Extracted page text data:
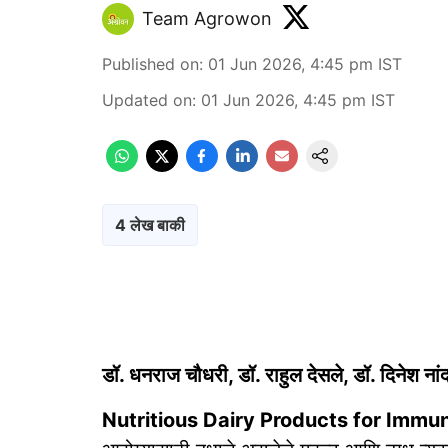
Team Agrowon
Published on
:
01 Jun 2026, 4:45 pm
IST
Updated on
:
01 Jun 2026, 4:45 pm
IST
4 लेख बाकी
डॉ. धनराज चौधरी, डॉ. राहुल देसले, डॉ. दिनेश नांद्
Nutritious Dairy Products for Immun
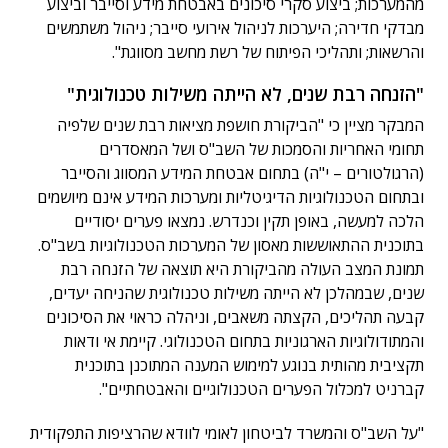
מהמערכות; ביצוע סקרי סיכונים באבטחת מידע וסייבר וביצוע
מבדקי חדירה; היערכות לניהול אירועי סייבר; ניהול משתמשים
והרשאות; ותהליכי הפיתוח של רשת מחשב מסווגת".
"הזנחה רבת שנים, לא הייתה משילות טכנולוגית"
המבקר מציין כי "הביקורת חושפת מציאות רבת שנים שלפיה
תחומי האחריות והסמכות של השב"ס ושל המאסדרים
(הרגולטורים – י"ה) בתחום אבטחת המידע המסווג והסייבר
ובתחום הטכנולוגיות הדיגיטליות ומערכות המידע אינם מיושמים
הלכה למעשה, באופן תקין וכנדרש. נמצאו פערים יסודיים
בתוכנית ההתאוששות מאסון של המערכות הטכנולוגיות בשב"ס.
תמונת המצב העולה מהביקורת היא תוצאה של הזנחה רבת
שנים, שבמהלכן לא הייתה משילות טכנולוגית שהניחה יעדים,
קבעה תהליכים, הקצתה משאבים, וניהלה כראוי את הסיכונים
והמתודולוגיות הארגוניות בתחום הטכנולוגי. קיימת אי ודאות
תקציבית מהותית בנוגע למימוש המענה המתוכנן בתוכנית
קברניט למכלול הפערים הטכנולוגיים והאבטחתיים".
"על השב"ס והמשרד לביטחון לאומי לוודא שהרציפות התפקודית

- [Exercise goal] A picture must not appear in the copy. Transcribe exactly the lines from the one with "Nutritious Dairy Products for Immun" through the final line of the entries, both included, and no more.

- [Exercise result]
Nutritious Dairy Products for Immun
מהמערכות; ביצוע סקרי סיכונים באבטחת מידע וסייבר וביצוע
מבדקי חדירה; היערכות לניהול אירועי סייבר; ניהול משתמשים
והרשאות; ותהליכי הפיתוח של רשת מחשב מסווגת".
"הזנחה רבת שנים, לא הייתה משילות טכנולוגית"
המבקר מציין כי "הביקורת חושפת מציאות רבת שנים שלפיה
תחומי האחריות והסמכות של השב"ס ושל המאסדרים
(הרגולטורים – י"ה) בתחום אבטחת המידע המסווג והסייבר
ובתחום הטכנולוגיות הדיגיטליות ומערכות המידע אינם מיושמים
הלכה למעשה, באופן תקין וכנדרש. נמצאו פערים יסודיים
בתוכנית ההתאוששות מאסון של המערכות הטכנולוגיות בשב"ס.
תמונת המצב העולה מהביקורת היא תוצאה של הזנחה רבת
שנים, שבמהלכן לא הייתה משילות טכנולוגית שהניחה יעדים,
קבעה תהליכים, הקצתה משאבים, וניהלה כראוי את הסיכונים
והמתודולוגיות הארגוניות בתחום הטכנולוגי. קיימת אי ודאות
תקציבית מהותית בנוגע למימוש המענה המתוכנן בתוכנית
קברניט למכלול הפערים הטכנולוגיים והאבטחתיים".
"על השב"ס והמשרד לביטחון לאומי לוודא שהרציפות התפקודית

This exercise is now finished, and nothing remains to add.